No I can not.
I can't see many other things what can go wrong. I just don't have this setup running.
That's why I didn't said the name of the running process. It may be everything starting from I don't know ... inconsistent power supply of the hard drive.
But what I can see was what I mentioned and those things can be somehow fixed or improved.
Certainly, if there is a hardware problem then all bets are off, but the claim by @thebaldgeek, if I understand correctly, is that when node red crashes due to a bug in a contrib node, then the stored context can become corrupted. If that is correct, then arguably that indicates a bug in node-red, which would be good to identify and fix.
That has never been a recommended version of node.js. Only LTS version (that is even numbered versions) should be used. So you should upgrade that to 16.
node-red 1.3.5 is pretty ancient, but it should have the code I showed earlier to prevent context file corruption.
You haven't said what versions you are using on the PIs (or whatever they are).
@davidz doesn't say how to duplicate it, unfortunately, though he is coming at the problem from the other side: Once corrupted, Node-red doesn't restart.
I have bare minimum knowledge on different OP systems/platforms where Node-RED can run and what is possible and what is not for those, but:
If it is possible to determine that some context file is corrupted at the startup procedure, and the user has some flag set up at settings.js which indicates that it is OK to even delete or create empty context files or make some other reasonable action to just to get the NR starting, I think I would take it as solution cos it is highly possible to create your flows accepting that possible unexpected restart with a bit of data loss alongside.
I agree that Node-red starting but without persistent context data is probably better than not starting at all.
But presumably people use filesystem storage precisely because they need to maintain previous data over a restart, and they might expect that different stores are either all valid or all invalid.
From the information available it seems that something around persistent context storage causes Node-red to be more fragile than other applications.
We really need a recipe to reproduce the issue on demand.
Well, the file corruption has been with the windows all the time.

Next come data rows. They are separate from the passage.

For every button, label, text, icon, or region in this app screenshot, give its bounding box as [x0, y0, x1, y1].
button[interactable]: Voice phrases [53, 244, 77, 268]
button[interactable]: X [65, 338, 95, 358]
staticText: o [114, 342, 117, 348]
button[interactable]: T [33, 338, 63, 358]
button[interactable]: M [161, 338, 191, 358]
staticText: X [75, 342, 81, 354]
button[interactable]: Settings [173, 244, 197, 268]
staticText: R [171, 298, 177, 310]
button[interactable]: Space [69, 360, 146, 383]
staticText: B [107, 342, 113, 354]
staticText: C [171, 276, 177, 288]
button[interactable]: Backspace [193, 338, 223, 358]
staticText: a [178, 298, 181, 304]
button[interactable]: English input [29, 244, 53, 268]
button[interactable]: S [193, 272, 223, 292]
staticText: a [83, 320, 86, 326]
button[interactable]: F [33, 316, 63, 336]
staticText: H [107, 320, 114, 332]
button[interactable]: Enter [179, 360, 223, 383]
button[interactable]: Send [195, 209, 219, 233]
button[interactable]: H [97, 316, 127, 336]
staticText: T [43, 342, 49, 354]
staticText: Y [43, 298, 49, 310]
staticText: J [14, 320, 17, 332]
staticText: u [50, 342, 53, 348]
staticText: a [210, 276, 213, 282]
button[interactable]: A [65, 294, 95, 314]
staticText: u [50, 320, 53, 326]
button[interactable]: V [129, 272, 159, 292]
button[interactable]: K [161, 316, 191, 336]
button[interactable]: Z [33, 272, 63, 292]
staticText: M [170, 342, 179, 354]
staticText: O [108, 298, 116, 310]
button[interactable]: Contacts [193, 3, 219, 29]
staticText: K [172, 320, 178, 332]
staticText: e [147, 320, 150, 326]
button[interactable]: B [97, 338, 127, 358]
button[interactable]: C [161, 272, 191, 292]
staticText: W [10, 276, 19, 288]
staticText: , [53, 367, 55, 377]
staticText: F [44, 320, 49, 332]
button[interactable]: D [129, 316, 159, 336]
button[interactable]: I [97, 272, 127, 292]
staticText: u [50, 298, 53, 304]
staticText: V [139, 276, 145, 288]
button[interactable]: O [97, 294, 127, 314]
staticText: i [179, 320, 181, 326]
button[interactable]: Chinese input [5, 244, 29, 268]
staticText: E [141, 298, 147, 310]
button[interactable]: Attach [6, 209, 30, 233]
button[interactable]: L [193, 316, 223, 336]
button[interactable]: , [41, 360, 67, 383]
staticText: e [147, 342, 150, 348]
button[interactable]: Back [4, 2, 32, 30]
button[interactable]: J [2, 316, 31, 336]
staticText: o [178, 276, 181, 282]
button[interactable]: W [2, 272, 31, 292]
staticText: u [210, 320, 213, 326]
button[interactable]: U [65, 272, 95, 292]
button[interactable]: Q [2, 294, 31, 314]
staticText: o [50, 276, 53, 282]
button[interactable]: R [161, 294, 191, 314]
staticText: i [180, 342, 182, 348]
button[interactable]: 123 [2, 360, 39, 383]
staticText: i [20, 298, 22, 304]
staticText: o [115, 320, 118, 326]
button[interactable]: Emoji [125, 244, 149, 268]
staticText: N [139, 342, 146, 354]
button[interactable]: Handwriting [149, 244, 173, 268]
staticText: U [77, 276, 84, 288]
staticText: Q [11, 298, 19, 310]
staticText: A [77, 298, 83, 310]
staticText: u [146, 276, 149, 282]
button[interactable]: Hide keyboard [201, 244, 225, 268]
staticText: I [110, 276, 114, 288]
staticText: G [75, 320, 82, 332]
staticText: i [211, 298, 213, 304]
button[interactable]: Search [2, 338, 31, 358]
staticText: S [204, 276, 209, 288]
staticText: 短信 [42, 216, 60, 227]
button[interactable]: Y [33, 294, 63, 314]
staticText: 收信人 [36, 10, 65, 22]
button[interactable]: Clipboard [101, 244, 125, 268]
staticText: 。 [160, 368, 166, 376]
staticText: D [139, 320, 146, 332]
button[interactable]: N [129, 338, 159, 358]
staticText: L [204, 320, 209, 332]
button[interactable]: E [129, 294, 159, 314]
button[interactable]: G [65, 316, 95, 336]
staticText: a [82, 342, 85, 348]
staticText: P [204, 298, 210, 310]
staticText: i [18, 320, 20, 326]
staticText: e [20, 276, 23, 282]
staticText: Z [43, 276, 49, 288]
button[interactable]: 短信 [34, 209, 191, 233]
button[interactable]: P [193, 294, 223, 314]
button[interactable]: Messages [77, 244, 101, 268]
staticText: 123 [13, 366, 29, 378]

Even system files do get corrupted. Different file systems and hardware can behave differently, there is options to make the file writing immediate, without cache and so on. Everything is somehow related but it is too hard to prove anything. So to try it out, it takes just to power it up, give it enough workload and pull off the plug. If it didn't happen, you are lucky enough. But you may lose that machine with windows on it.

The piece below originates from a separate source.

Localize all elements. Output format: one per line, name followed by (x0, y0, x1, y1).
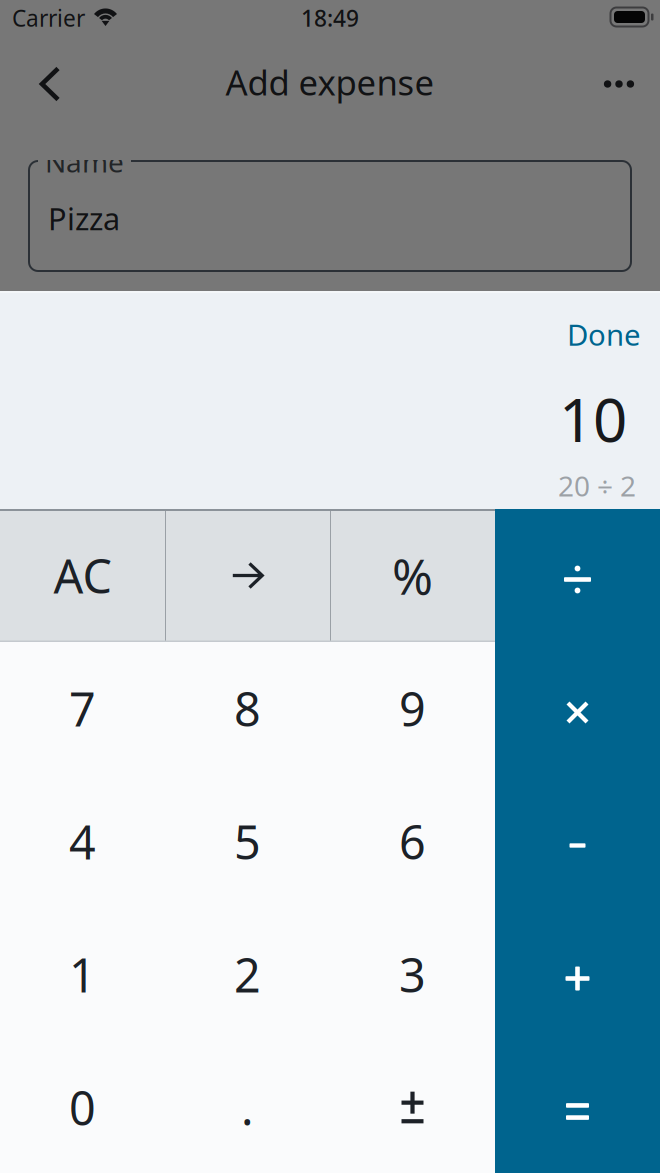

So the thing to rely on, is not only your choice of context (any data) storage.
It is not the thing the nodejs or Node-RED can change. I have found after taking the time to read the code and proposed best practices, Node-RED does follow all as good it is possible.

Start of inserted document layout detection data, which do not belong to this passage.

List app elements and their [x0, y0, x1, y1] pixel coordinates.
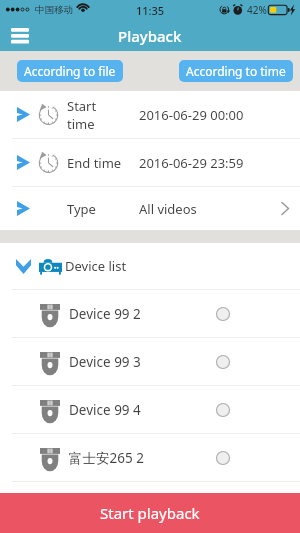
button[interactable]: Start time — [0, 91, 300, 138]
staticText: Playback — [118, 26, 182, 46]
button[interactable]: Menu — [0, 20, 40, 51]
staticText: Start time — [67, 97, 123, 133]
button[interactable]: End time — [0, 139, 300, 186]
staticText: Start playback — [100, 503, 200, 523]
staticText: Device 99 3 — [69, 353, 141, 371]
staticText: Device list — [65, 257, 127, 275]
staticText: 2016-06-29 00:00 — [139, 106, 244, 124]
button[interactable]: Device 99 2 — [0, 290, 300, 337]
button[interactable]: Device list — [0, 243, 300, 289]
other: Select Device 99 4 — [216, 403, 230, 417]
other: Select 富士安265 2 — [216, 451, 230, 465]
button[interactable]: Start playback — [0, 493, 300, 533]
staticText: 中国移动 — [35, 4, 73, 16]
staticText: All videos — [139, 200, 197, 218]
button[interactable]: According to time — [179, 60, 293, 82]
staticText: End time — [67, 154, 122, 172]
staticText: Type — [67, 200, 96, 218]
staticText: According to time — [186, 63, 286, 79]
staticText: 11:35 — [136, 3, 165, 18]
button[interactable]: Device 99 4 — [0, 386, 300, 433]
button[interactable]: Type — [0, 187, 300, 230]
other: Choose type — [281, 201, 290, 216]
staticText: According to file — [24, 63, 116, 79]
other: Select Device 99 2 — [216, 307, 230, 321]
staticText: 42% — [247, 3, 267, 17]
staticText: 富士安265 2 — [69, 449, 144, 467]
button[interactable]: 富士安265 2 — [0, 434, 300, 481]
staticText: Device 99 2 — [69, 305, 141, 323]
staticText: 2016-06-29 23:59 — [139, 154, 244, 172]
staticText: Device 99 4 — [69, 401, 141, 419]
button[interactable]: Device 99 3 — [0, 338, 300, 385]
button[interactable]: According to file — [17, 60, 123, 82]
other: Select Device 99 3 — [216, 355, 230, 369]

So what I was proposing slightly is just an option to get around it, in case user decides so.
It is of course much better now than it was. And it does use the journaling (by default at least). Some say it doesn't do it properly. But it is truly way out of my expertise.
I have seen the issue with the power loses at the time when I was using one small box without ups. By the way, I was using the PowerShell to periodically grab data, clean it up to my needs and store as simple and small text file. That was corrupted once. From that I wasn't blaming Node-RED and the solution was UPS.
Now I run an old laptop (with battery still good enough) so can't complain. But that's for me and can't be taken as solution for everyone.
But for that other case I don't know. Can it be tested with process.abort() somehow? Will it be "unexpected enough"?
Just to clarify, it is following power failure without clean shutdown. There have been suggestions that it can also happen under node-red crash situations, but that is still unclear.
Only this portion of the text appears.